Acrescenta um dos seus estudiosos (Woelfflin, 1905, p.247): “ trata-se de uma mulher alada, sentada num degrau, encostada à parede, perto do chão; com ar de quem não fazia tenção de se voltar a erguer; mórbida, com ar de desagrado, quase gelada; só o seu olhar parece vago; Mas à sua volta, tudo está vivo; um caos de objectos, todos desarrumados. A inspiração veio dos escritos de Marsilio Ficino, que dissera ‘ todos os homens que são excelsos nas artes são melancólicos’ “.

O padrinho de Duerer tinha publicado as Cartas de Ficino em 1497, e aí tinha o autor descrito em pormenor os detalhes do carácter “saturnino” (melancólico), bem como salientara a relação da melancolia dos homens de génio com a doutrina mística do Neo-Platonismo.

Strauss contudo acrescenta que na gravura sobressaem outros aspectos: “ ...estes coincidem mais com o primeiro dos três tipos de melancolia descritos em De Occulta Philosophia de Agrippa von Nettersheim, obra  já conhecida em 1510, embora só com edição completa em 1531. Seria então um exemplo, esta Melancolia I, da “Melancolia imaginativa”.

De Duerer, nas suas notas, há apenas uma indicação quanto aos objectos que rodeia a figra da mulher: “as chaves significam poder, a bolsa significa riqueza” (Strauss, p.168).

Poderíamos reflectir sobre outros significados dos objectos presentes: o cubo e a esfera, por exemplo: a perfeição sólida da Pedra  versus a instabilidade da Esfera, salienta Strauss. Mas a esfera, enquanto forma perfeita, circular, é também emblemática, na alquimia, da perfeição alcançada. E o imaginário alquímico era igualmente celebrado na época de Duerer, junto com o Bestiário de que ele também se serve, na ilustração do que faz.
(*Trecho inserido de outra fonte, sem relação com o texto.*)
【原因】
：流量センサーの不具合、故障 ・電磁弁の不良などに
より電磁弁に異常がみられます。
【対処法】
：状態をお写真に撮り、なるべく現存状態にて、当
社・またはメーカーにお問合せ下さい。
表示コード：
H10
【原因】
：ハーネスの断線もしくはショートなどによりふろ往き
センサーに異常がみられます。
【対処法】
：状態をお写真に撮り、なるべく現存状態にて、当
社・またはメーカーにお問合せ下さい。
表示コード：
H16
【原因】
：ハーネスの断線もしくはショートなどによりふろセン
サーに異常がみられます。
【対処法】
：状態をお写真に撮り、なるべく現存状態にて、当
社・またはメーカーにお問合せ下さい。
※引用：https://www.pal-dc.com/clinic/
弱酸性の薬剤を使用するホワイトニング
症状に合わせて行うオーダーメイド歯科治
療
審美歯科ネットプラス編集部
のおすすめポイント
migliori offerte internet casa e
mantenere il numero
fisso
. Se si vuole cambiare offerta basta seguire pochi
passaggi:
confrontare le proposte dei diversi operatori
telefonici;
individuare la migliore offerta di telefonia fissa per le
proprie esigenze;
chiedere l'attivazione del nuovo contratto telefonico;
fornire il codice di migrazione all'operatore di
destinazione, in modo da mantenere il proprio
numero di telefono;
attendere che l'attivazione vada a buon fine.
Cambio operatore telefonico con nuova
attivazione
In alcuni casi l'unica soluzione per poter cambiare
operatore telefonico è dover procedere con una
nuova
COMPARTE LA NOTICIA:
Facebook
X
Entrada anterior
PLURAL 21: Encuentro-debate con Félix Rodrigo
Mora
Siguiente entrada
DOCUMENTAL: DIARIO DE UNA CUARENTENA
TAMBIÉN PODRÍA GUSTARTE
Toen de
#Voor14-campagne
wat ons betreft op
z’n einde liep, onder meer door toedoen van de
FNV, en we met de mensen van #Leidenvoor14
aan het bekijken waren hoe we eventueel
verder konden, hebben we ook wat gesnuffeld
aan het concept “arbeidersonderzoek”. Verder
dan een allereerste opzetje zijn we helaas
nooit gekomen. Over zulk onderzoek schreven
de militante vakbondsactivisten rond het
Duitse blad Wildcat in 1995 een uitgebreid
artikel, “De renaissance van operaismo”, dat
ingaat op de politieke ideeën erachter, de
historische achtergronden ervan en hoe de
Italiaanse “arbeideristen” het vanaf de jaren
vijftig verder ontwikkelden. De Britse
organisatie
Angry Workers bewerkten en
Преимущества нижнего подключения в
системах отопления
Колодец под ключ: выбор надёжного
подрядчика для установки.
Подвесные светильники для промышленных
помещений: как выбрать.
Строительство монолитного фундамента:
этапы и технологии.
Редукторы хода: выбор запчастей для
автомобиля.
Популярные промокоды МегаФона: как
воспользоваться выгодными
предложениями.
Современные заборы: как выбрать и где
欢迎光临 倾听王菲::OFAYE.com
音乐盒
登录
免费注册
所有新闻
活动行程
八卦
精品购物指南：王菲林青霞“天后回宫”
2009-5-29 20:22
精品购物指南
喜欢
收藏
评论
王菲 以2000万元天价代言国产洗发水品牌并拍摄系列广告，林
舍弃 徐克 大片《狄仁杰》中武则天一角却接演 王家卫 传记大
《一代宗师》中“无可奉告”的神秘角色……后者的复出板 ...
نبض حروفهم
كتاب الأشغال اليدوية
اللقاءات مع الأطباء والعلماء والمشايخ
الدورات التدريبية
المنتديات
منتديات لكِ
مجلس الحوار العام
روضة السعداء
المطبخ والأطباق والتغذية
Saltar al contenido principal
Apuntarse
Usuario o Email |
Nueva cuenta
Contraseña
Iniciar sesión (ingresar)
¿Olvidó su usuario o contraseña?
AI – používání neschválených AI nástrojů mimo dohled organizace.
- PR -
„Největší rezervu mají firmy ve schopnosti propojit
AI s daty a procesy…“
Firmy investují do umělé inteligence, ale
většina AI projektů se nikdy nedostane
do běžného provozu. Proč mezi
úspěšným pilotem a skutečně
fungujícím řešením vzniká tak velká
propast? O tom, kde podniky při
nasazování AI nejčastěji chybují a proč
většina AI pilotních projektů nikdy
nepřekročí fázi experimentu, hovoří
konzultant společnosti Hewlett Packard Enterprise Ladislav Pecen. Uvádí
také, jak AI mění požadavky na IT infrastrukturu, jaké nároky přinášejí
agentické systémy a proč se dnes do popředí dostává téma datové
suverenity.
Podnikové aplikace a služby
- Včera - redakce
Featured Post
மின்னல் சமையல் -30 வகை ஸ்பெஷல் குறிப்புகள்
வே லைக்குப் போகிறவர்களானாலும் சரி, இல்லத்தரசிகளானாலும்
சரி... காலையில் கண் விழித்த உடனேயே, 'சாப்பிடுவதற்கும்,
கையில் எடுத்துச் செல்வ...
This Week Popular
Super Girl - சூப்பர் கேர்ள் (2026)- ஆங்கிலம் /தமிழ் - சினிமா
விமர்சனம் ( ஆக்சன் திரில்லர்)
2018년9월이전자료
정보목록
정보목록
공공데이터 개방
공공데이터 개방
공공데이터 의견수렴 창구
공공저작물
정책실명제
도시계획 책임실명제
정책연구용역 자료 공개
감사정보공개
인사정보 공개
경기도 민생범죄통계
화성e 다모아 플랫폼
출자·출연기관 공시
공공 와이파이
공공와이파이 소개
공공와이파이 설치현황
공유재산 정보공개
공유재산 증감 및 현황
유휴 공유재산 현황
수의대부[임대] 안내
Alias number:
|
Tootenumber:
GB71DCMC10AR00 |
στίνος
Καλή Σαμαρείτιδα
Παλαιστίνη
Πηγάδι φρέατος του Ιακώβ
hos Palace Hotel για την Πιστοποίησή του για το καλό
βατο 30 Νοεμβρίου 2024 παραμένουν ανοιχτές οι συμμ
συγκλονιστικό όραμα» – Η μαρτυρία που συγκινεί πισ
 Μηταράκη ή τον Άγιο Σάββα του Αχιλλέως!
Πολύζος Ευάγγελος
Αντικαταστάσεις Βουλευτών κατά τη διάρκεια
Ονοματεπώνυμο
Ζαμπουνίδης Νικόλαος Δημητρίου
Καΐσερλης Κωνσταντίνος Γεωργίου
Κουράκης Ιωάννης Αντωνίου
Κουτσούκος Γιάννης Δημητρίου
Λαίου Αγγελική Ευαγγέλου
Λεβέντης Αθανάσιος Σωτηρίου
Repare-se que junto ao cubo está uma escada que leva ao alto da casa, como no Mutus Liber do século XVII teremos uma mesma escada a fechar o segredo revelado do Livro: a escada da sabedoria divina alcançada pelos adeptos.

 A gravura do Rapto de Proserpina num Unicórnio, datada de 1516, fecha para estas minha notas, a busca de representações simbólicas, nas gravuras de Duerer. Animal considerado mágico e feroz, que as bruxas cavalgavam, está aqui apresentado de facto com ferocidade, o que é natural, pois se trata de um rapto violento, inesperado, segundo a lenda. Plutão é o deus maléfico e o animal segue com ele, por sua ordem.

Bem diferente do unicórnio das tapeçarias da Dama e a Licorne em que sobressai uma doçura de encantamento místico, alusivo à pureza que doma e conquista toda a violência que o animal emblemático poderia ter.

Duas visões, dois sentidos.

Mas o que há de fascinante numa obra de arte é precisamente o conjunto de leituras que nos é oferecido e guardaremos na memória de evocação da arte e dos artistas.